The pair said it would be “relatively easy for a service provider to silently add a law enforcement participant to a group chat or call.”
In practice, the proposal suggests a technique which would require encrypted messaging services — such as WhatsApp — to direct a message to a third recipient, at the same time as sending it to its intended user.
Levy and Robinson argued the proposal would be “no more intrusive than the virtual crocodile clips” which are currently used in wiretaps of non-encrypted communications. This refers to the use of chat and call apps that can silently copy call data during digital exchanges.
Opposing this plan, signatories of the open letter argued that “to achieve this result, their proposal requires two changes to systems that would seriously undermine user security and trust.”
‘Completely undermines’ authentication process
“First, it would require service providers to surreptitiously inject a new public key into a conversation in response to a government demand. This would turn a two-way conversation into a group chat where the government is the additional participant, or add a secret government participant to an existing group chat,” signatories of the open letter, which was first sent to GCHQ on May 22, said Thursday.
“Second, in order to ensure the government is added to the conversation in secret, GCHQ’s proposal would require messaging apps, service providers, and operating systems to change their software so that it would 1) change the encryption schemes used, and/or 2) mislead users by suppressing the notifications that routinely appear when a new communicant joins a chat.”
Apple, one of the signatories of the open letter to GCHQ, previously took a stand over data privacy in a widely publicized standoff with the FBI in 2015 and 2016.
Apple publicly opposed the FBI when it asked for access to the iPhone of the San Bernardino shooter, Syed Farook.
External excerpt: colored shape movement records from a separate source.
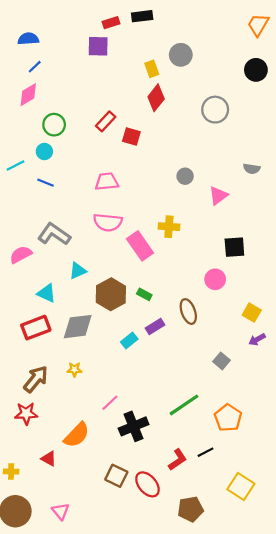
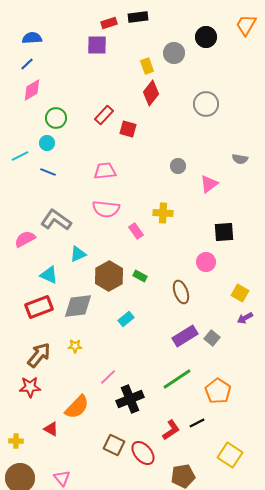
blue line: (35, 67) -> (27, 64), moved
black circle: (256, 70) -> (206, 37), moved
pink rectangle: (140, 246) -> (136, 231), size x0.6
purple rectangle: (155, 327) -> (185, 336), moved, size x1.4

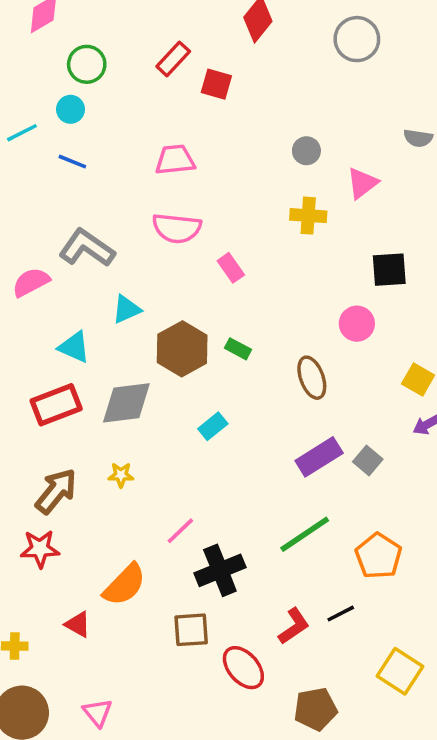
yellow cross: (163, 213) -> (308, 216), moved
brown square: (114, 445) -> (191, 630), moved, turned -30

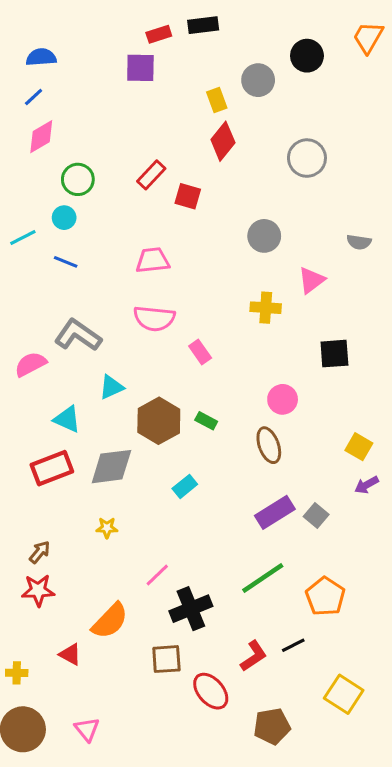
gray circle: (306, 151) -> (264, 236), moved, size x1.4
pink circle: (357, 324) -> (283, 399), moved
brown arrow: (56, 491) -> (40, 552), moved, size x0.6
The technology giant refused to help the FBI, citing issues of data privacy. Eventually, the FBI backed down, finding another way into the device without Apple’s help.
“The overwhelming majority of users rely on their confidence in reputable providers to perform authentication functions and verify that the participants in a conversation are the people they think they are, and only those people,” the letter said.
“The GCHQ’s ghost proposal completely undermines this trust relationship and the authentication process.”
In response to the open letter, the National Cyber Security Centre’s Ian Levy said: “We welcome this response to our request for thoughts on exceptional access to data — for example to stop terrorists. The hypothetical proposal was always intended as a starting point for discussion.”
“We will continue to engage with interested parties and look forward to having an open discussion to reach the best solutions possible,” Levy said, in an emailed statement to CNBC on Thursday.